After Tina formally joined Puck this month, I decided to introduce her to readers of Tomorrow Will Be Worse. She is so smart, so funny, so searingly eloquent and insightful that I knew my readers would love her, too. It’s a long read, but I promise it’s worth it. I think you will find her stories and explanations about the conservative media-tech-political ecosystem as fascinating as I did. And I’m pretty sure you’ll want to subscribe to her pre-launch private email.
Mike Lindell’s Meltdown, Tucker Carlson’s “Frat House,” and Life Inside the MAGA Bubble
Julia: So, where are you right now?
Tina: I am packing up from Sioux Falls. I was here for the cyber symposium held by [MyPillow founder and conspiracy theorist] Mike Lindell, who claimed he was going to prove to everyone that the election was stolen. Of course, without going too much into the conspiracy web that Lindell spun, he did not prove that the election was stolen, and nobody’s mind was changed.

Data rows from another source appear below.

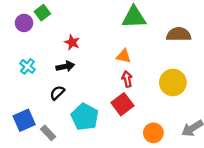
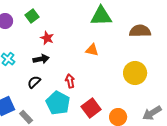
green square: (42, 13) -> (32, 16), moved
red arrow: (127, 79) -> (70, 81), moved
red square: (122, 104) -> (91, 108), moved

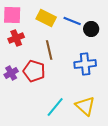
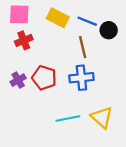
brown line: (49, 50) -> (83, 47), moved
blue cross: (85, 64) -> (81, 78), moved
cyan line: (55, 107) -> (68, 118), turned 40

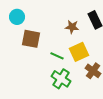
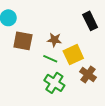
brown star: (72, 27) -> (54, 40), moved

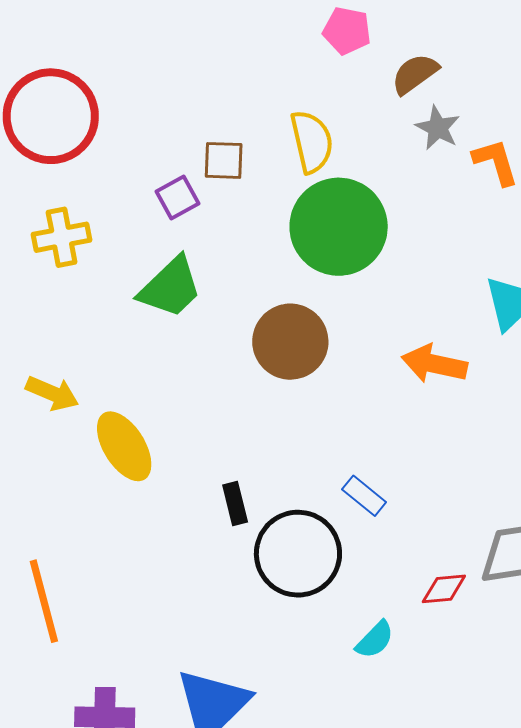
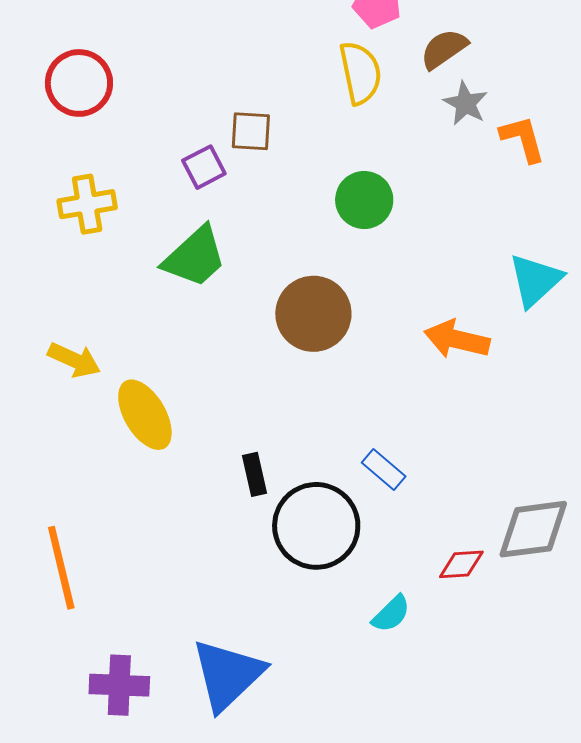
red circle: (51, 116) -> (79, 83), size x0.7
yellow semicircle: (312, 142) -> (360, 73), moved
green circle: (339, 227) -> (364, 200), size x0.6

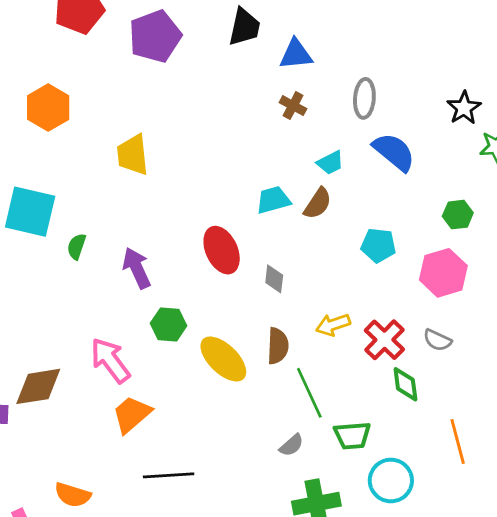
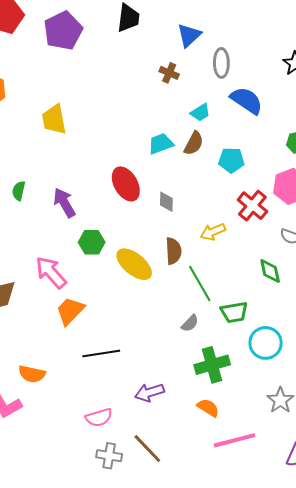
blue triangle: (296, 54) -> (189, 35), moved, turned -32
cyan pentagon: (378, 245) -> (231, 160), moved
red cross: (384, 340) -> (252, 206), moved

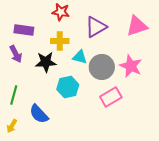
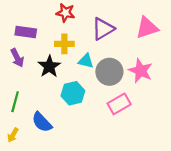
black star: (46, 62) -> (49, 66), turned -30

I was going to say, did he do it? Did he tie up the case with a clean and convincing closing argument?
Not at all. The first day, he was on stage for pretty much the entire time, just rambling about how there were certain people in the media that he hated and how he was about to expose the truth. But the thing is, he never provided any proof. He claimed that he’d gotten data from a couple of voting machines from either Dominion or Smartmatic, and that he could prove that there was Chinese interference, as well as interference by George Soros, but by day two, it was evident that they didn’t have the data that he claimed. By that point, most of the serious people had left.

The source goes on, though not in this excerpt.